» **DIRECTIONS FOR THIS TASK**
Without including any pictures, copy every line below exactly.

(ENTRIES PROVIDED)

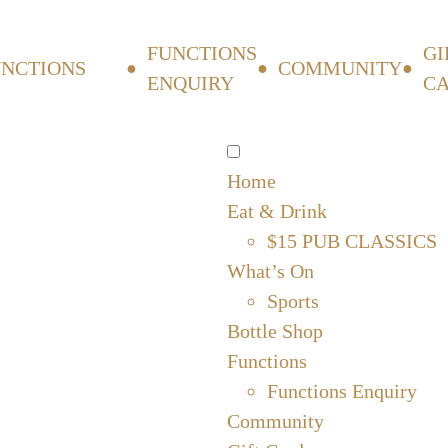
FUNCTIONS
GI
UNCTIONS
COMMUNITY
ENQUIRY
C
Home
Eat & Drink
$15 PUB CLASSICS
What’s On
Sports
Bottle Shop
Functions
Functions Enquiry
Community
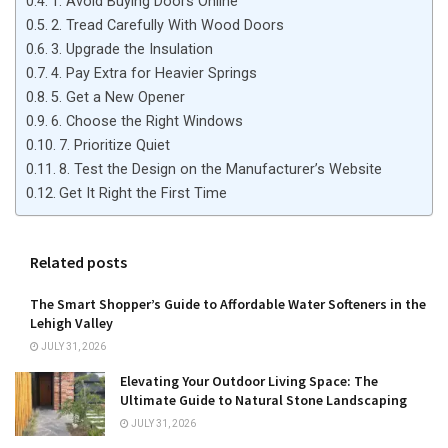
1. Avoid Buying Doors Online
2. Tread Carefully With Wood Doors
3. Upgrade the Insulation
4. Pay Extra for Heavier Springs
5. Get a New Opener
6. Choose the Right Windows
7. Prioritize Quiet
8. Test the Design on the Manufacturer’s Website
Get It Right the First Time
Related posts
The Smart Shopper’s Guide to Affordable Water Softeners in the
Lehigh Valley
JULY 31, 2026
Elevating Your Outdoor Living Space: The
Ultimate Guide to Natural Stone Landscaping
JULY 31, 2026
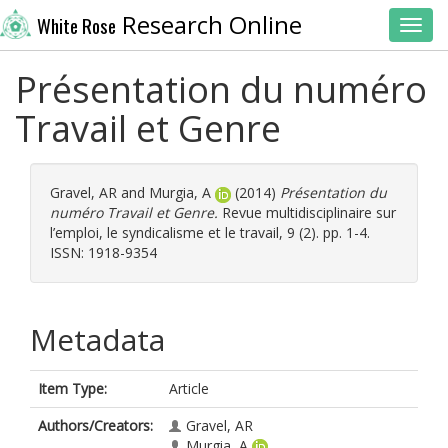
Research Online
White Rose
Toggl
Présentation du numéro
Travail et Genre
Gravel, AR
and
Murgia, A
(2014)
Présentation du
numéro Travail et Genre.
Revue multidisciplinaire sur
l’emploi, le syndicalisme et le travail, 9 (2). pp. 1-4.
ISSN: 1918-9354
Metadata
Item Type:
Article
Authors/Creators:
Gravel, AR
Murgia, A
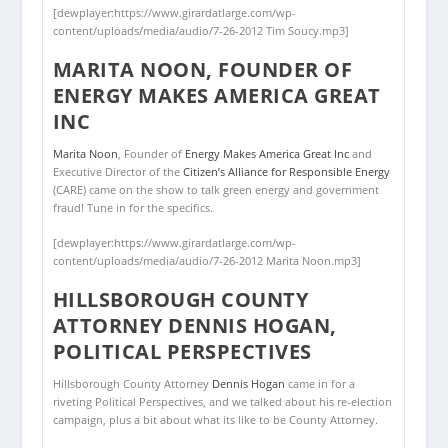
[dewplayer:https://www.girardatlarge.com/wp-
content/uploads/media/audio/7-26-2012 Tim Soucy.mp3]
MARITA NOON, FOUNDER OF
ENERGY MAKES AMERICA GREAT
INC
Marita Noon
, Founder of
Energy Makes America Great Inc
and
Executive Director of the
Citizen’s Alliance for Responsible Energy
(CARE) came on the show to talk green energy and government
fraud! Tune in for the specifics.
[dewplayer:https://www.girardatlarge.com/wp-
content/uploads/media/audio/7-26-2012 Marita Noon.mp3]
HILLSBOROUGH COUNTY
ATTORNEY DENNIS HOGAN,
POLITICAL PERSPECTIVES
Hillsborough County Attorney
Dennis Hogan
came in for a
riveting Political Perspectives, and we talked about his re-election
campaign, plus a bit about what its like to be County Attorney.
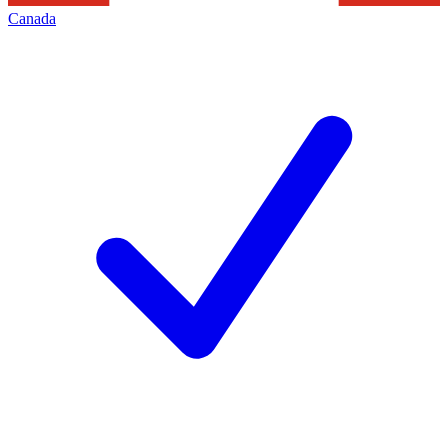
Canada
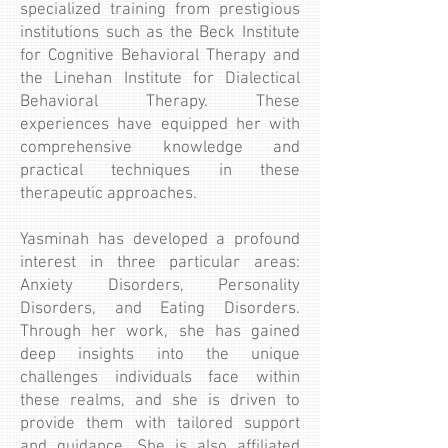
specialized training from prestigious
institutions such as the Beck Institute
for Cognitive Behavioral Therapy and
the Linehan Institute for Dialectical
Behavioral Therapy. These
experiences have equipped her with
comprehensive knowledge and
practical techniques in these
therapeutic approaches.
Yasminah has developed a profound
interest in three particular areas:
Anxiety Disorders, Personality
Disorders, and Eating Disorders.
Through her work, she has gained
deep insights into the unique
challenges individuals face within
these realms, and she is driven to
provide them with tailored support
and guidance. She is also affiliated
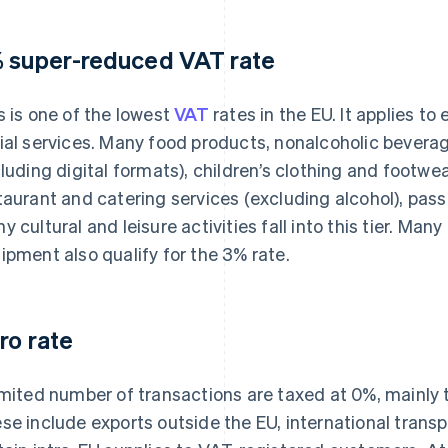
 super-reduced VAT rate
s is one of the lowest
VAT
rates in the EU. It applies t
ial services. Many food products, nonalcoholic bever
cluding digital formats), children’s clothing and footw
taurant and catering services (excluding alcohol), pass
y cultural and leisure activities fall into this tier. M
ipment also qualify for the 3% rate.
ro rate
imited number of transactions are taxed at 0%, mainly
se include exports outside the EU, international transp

(End ENTRIES PROVIDED)

» **ANSWER TO THIS EXERCISE**
FUNCTIONS
GI
UNCTIONS
COMMUNITY
ENQUIRY
C
Home
Eat & Drink
$15 PUB CLASSICS
What’s On
Sports
Bottle Shop
Functions
Functions Enquiry
Community
1. Avoid Buying Doors Online
2. Tread Carefully With Wood Doors
3. Upgrade the Insulation
4. Pay Extra for Heavier Springs
5. Get a New Opener
6. Choose the Right Windows
7. Prioritize Quiet
8. Test the Design on the Manufacturer’s Website
Get It Right the First Time
Related posts
The Smart Shopper’s Guide to Affordable Water Softeners in the
Lehigh Valley
JULY 31, 2026
Elevating Your Outdoor Living Space: The
Ultimate Guide to Natural Stone Landscaping
JULY 31, 2026
Research Online
White Rose
Toggl
Présentation du numéro
Travail et Genre
Gravel, AR
and
Murgia, A
(2014)
Présentation du
numéro Travail et Genre.
Revue multidisciplinaire sur
l’emploi, le syndicalisme et le travail, 9 (2). pp. 1-4.
ISSN: 1918-9354
Metadata
Item Type:
Article
Authors/Creators:
Gravel, AR
Murgia, A
[dewplayer:https://www.girardatlarge.com/wp-
content/uploads/media/audio/7-26-2012 Tim Soucy.mp3]
MARITA NOON, FOUNDER OF
ENERGY MAKES AMERICA GREAT
INC
Marita Noon
, Founder of
Energy Makes America Great Inc
and
Executive Director of the
Citizen’s Alliance for Responsible Energy
(CARE) came on the show to talk green energy and government
fraud! Tune in for the specifics.
[dewplayer:https://www.girardatlarge.com/wp-
content/uploads/media/audio/7-26-2012 Marita Noon.mp3]
HILLSBOROUGH COUNTY
ATTORNEY DENNIS HOGAN,
POLITICAL PERSPECTIVES
Hillsborough County Attorney
Dennis Hogan
came in for a
riveting Political Perspectives, and we talked about his re-election
campaign, plus a bit about what its like to be County Attorney.
Canada
specialized training from prestigious
institutions such as the Beck Institute
for Cognitive Behavioral Therapy and
the Linehan Institute for Dialectical
Behavioral Therapy. These
experiences have equipped her with
comprehensive knowledge and
practical techniques in these
therapeutic approaches.
Yasminah has developed a profound
interest in three particular areas:
Anxiety Disorders, Personality
Disorders, and Eating Disorders.
Through her work, she has gained
deep insights into the unique
challenges individuals face within
these realms, and she is driven to
provide them with tailored support
and guidance. She is also affiliated
 super-reduced VAT rate
s is one of the lowest
VAT
rates in the EU. It applies t
ial services. Many food products, nonalcoholic bever
cluding digital formats), children’s clothing and footw
taurant and catering services (excluding alcohol), pass
y cultural and leisure activities fall into this tier. M
ipment also qualify for the 3% rate.
ro rate
imited number of transactions are taxed at 0%, mainly
se include exports outside the EU, international transp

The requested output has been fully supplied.